本発明によれば、基質は、好ましくは、インドキシル(3−インドキシル、5−ブロモ−3−インドキシル、5−ヨード−3−インドキシル、4−クロロ−3−インドキシル、5−ブロモ−4−クロロ−3−インドキシル、6−ブロモ−3−インドキシル、6−フルオロ−3−インドキシル、5−ブロモ−4−クロロ−n−メチル−3−インドキシル、n−メチル−3−インドキシル等)を主成分とする基質;ウンベリフェロン(4−メチルウンベリフェロン、シクロヘキセノエスクレチン等)を主成分とする基質;アリザリンを主成分とする基質;p−ナフトールベンゼインを主成分とする基質;ニトロフェノール(オルト−ニトロフェノール、パラ−ニトロフェノール等)を主成分とする基質;アミノフェノール(パラ‐アミノフェノール、ジクロロアミノフェノール等)を主成分とする基質;ヒドロキシキノリン;カテコール(カテコール、ジヒドロキシフラボン、ヒドロキシフラボン等);レゾルフィン;クロロフェノール・レッド;フルオレセイン;ナフトール(α−ナフトール、2−ナフトール、ナフトール−ASBI等);アミノクマリン(7−アミノ−4−メチルクマリン等);ナフチルアミド;アクリジン(アミノフェニルアクリジン等);またはアミノフェノキサジン(アミノベンゾフェノキサジノン、アミノペンチルレソルフィン等)を主成分とする基質から選択される。
指示作用により、β−グルクロニダーゼ活性を検出するために使用する基質は、特に4−メチルウンベリフェリル−β−グルクロニド、5−ブロモ−4−クロロ−3−インドリル−β−グルクロニド、5−ブロモ−6−クロロ−3−インドリル−β−グルクロニド、6−クロロ−3−インドリル−β−グルクロニド、アリザリン−β−グルクロニドまたはシクロヘキセノエスクレチン−β−グルクロニド、またはその塩類であってもよい。

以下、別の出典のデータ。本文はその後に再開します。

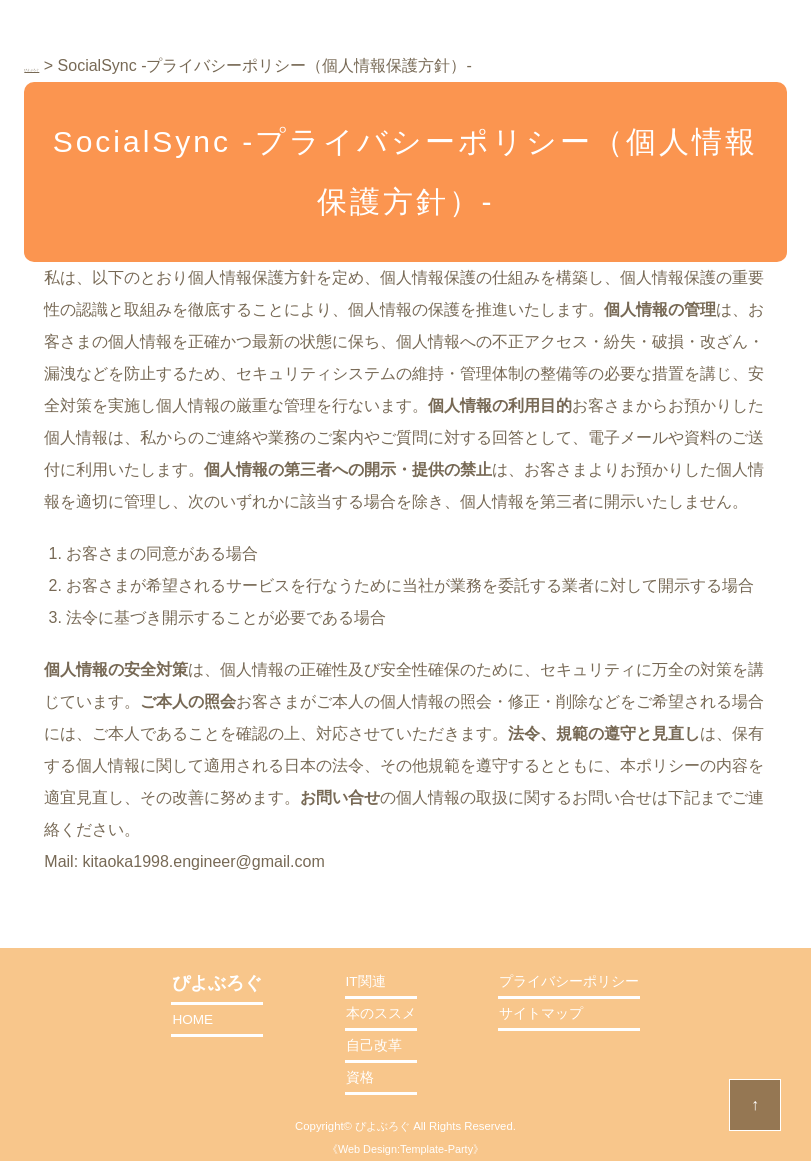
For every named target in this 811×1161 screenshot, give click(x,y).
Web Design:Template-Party (405, 1149)
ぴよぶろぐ (382, 1126)
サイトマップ (541, 1013)
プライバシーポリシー (569, 981)
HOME (192, 1019)
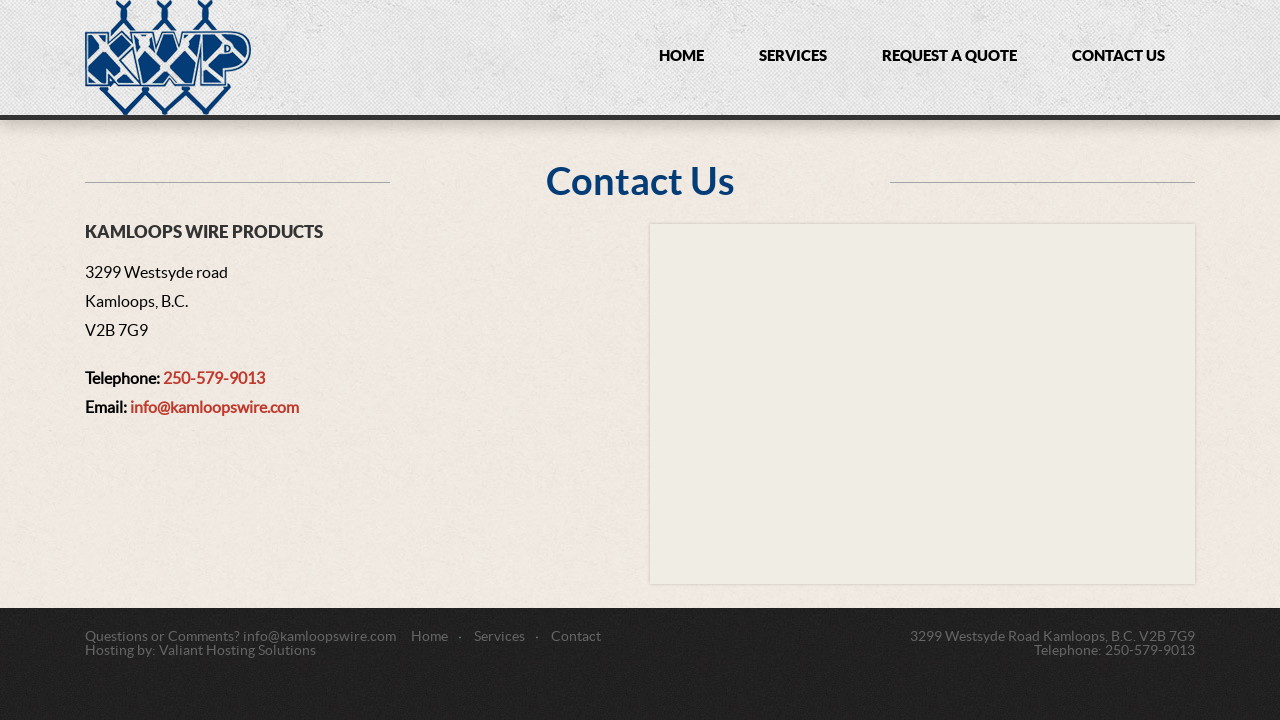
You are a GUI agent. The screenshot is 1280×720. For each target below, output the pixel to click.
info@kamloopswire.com (214, 408)
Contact (576, 637)
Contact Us (1118, 56)
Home (681, 56)
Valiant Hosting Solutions (237, 651)
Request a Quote (949, 56)
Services (793, 56)
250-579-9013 (214, 379)
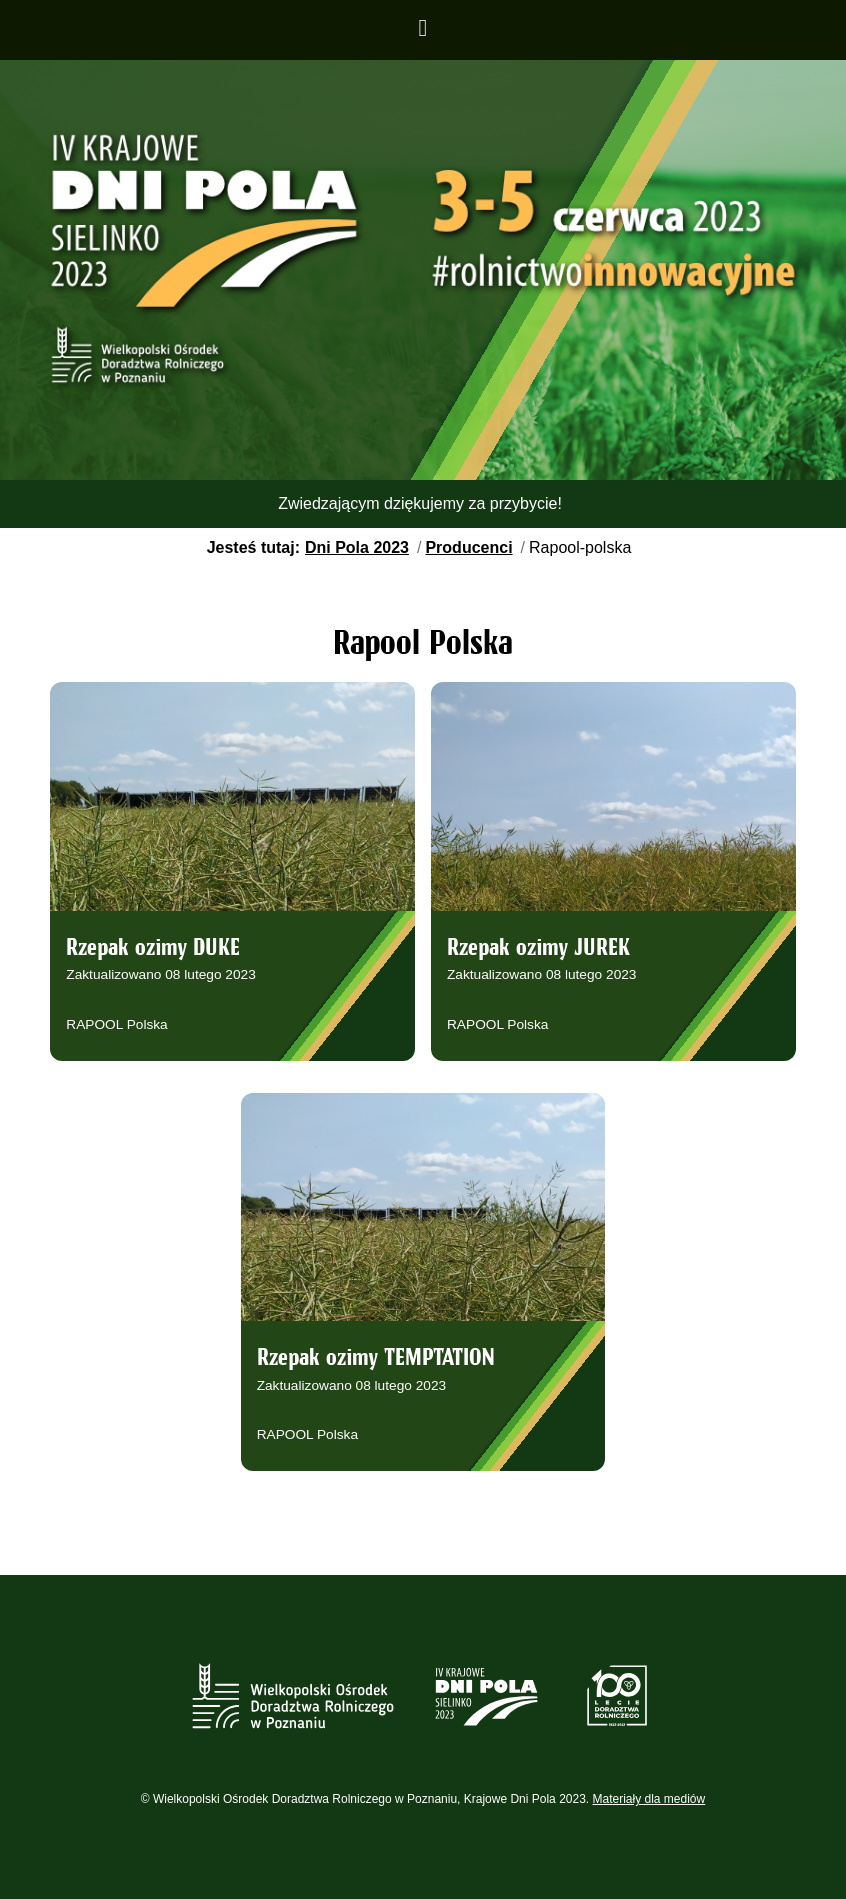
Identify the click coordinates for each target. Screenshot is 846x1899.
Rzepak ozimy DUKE (153, 948)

β‐ガラクトシダーゼ活性を検出するために使用する基質は、特に4−メチルウンベリフェリル−β−ガラクトシド、5−ブロモ−4−クロロ−3−インドリル−β−ガラクトシド、5−ブロモ−6−クロロ−3−インドリル−β−ガラクトシド、6−クロロ−3−インドリル−β−ガラクトシド、アリザリン−β−ガラクトシドまたはシクロヘキセノエスクレチン−β−ガラクトシドまたはその塩類であってもよい。
β−グルコシダーゼ活性を検出するために使用する基質は、特に4−メチルウンベリフェリル−β−グルコシド、5−ブロモ−4−クロロ−3−インドリル−β−グルコシド、5−ブロモ−6−クロロ−3−インドリル−β−グルコシド、6−クロロ−3−インドリル−β−グルコシド、アリザリン−β−グルコシド、シクロヘキセノエスクレチン−β−グルコシド、ニトロフェニル−β−グルコシドまたはジクロロアミノフェニルグルコシドまたはその塩類であってもよい。

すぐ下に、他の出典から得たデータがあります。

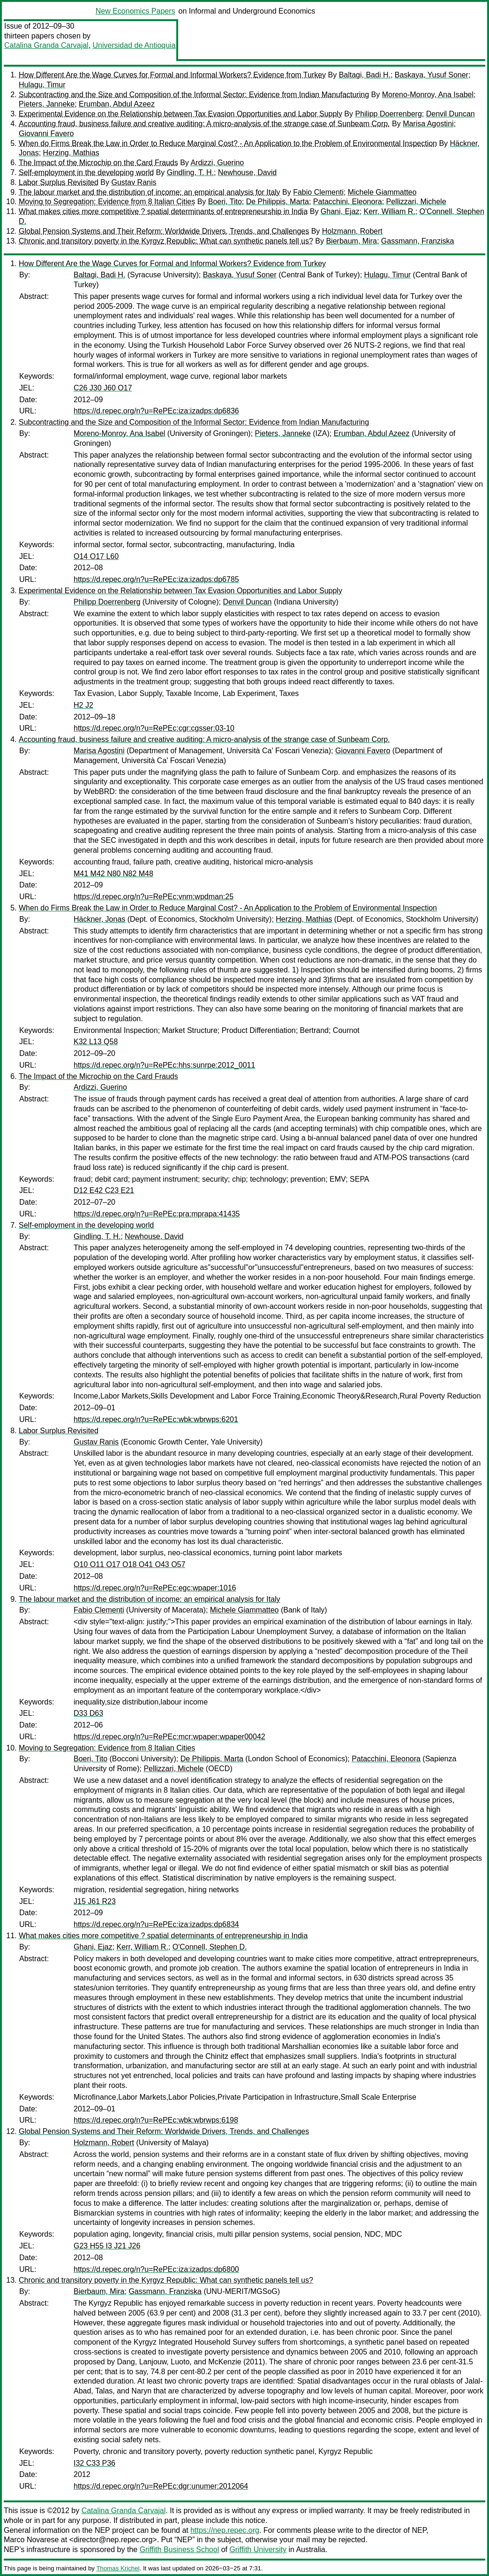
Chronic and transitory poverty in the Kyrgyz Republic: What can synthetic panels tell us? (166, 241)
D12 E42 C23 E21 (104, 1190)
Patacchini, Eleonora (347, 202)
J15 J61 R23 (95, 1901)
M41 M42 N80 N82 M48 (113, 874)
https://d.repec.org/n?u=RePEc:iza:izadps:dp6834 (156, 1924)
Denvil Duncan (450, 114)
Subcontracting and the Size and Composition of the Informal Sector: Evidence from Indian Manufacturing (194, 95)
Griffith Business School (179, 2549)
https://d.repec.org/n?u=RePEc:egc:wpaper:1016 (155, 1588)
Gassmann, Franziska (417, 241)
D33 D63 (88, 1713)
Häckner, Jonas (99, 919)
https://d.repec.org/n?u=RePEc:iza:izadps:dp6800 (156, 2269)
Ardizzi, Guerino (217, 163)
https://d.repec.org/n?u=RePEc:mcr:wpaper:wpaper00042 (169, 1737)
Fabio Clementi (318, 192)
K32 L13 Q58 (96, 1042)
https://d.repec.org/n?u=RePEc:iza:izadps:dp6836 (156, 411)
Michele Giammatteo (382, 192)
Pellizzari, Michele (416, 202)
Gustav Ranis (133, 182)
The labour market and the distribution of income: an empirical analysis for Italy (149, 192)
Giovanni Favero (46, 134)
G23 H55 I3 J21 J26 (107, 2246)
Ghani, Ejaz (340, 211)
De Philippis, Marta (277, 202)
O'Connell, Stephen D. (210, 1947)
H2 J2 (83, 705)
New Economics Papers (135, 11)
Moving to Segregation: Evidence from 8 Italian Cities (107, 202)
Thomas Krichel (117, 2568)
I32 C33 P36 (94, 2463)
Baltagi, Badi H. (365, 75)
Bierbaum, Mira (351, 241)
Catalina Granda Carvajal (46, 45)
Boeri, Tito (225, 202)
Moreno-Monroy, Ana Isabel (428, 95)
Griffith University (257, 2549)
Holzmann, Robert (352, 231)
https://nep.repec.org (224, 2530)
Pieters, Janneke (47, 104)
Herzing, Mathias (71, 153)
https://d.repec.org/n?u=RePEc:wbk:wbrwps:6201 (156, 1419)
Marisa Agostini (428, 124)
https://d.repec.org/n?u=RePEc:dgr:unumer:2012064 (161, 2486)
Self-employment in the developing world (86, 172)
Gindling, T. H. (190, 172)
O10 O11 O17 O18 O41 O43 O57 (129, 1564)
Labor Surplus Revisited (58, 182)
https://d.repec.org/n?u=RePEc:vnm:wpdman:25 (153, 897)
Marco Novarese (31, 2540)
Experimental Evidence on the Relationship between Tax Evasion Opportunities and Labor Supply (180, 114)
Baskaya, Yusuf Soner (431, 75)
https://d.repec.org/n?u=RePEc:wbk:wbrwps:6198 (156, 2120)
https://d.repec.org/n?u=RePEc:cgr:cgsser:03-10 (154, 728)
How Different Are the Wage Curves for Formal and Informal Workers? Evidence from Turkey (172, 75)
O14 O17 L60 (96, 556)
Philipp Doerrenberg (388, 114)
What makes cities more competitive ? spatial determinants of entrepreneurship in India (163, 211)
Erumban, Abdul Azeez (117, 104)
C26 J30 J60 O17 (103, 388)
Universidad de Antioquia (134, 45)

α−ガラクトシダーゼ基質として、4−メチルウンベリフェリル−α−ガラクトシド、5−ブロモ−4−クロロ−3−インドリル−α−ガラクトシド、5−ブロモ−6クロロ−3−インドリル−α−ガラクトシド、6−クロロ−3−インドリル−α−ガラクトシド、アリザリン−α−ガラクトシドまたはニトロフェニル−α−ガラクトシドまたはその塩類であってもよい。

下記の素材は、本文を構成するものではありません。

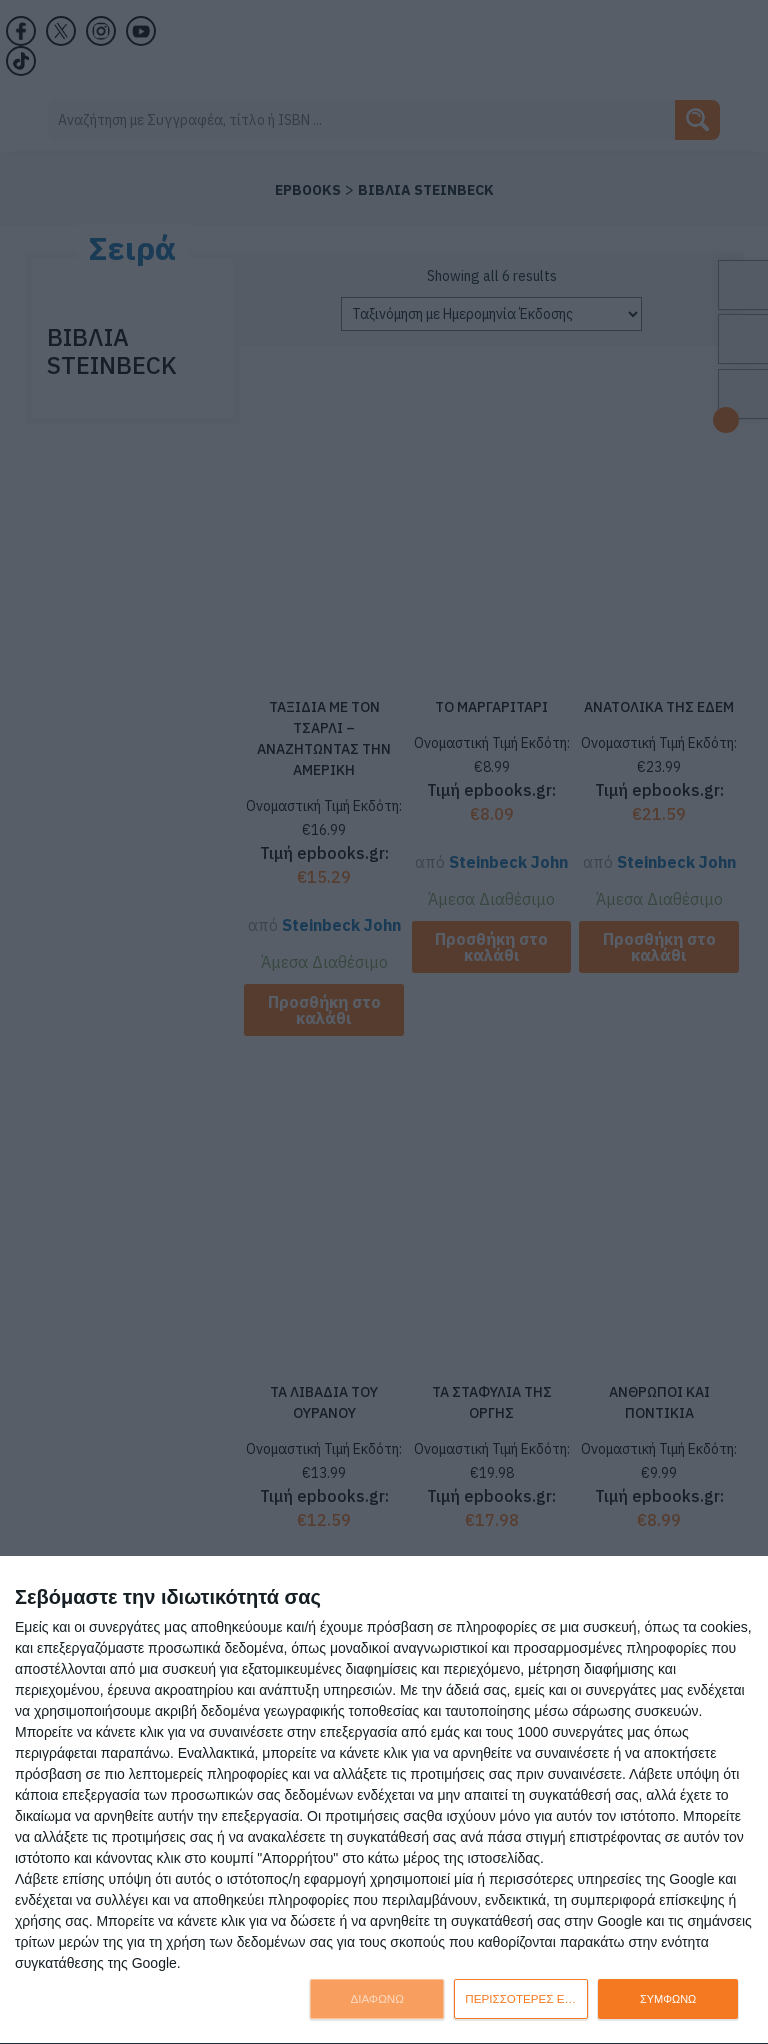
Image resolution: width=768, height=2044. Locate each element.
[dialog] (384, 1800)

「大多数の大腸菌によって発現される酵素AまたはC」なる表現は、所与の条件下で、80%より多くの大腸菌によって発現される酵素を意味することを目的とする。
当業者は、大多数の大腸菌の菌株によって発現される多数の活性を承知している。いくつかは、特に、the Manual of Clinical Microbiology、第7版(P. R. Murray 等、1999)、更に、ビオメリュー同定生成物データベース(api 20E, ID 32E, rapid ID 32等)に記載されている。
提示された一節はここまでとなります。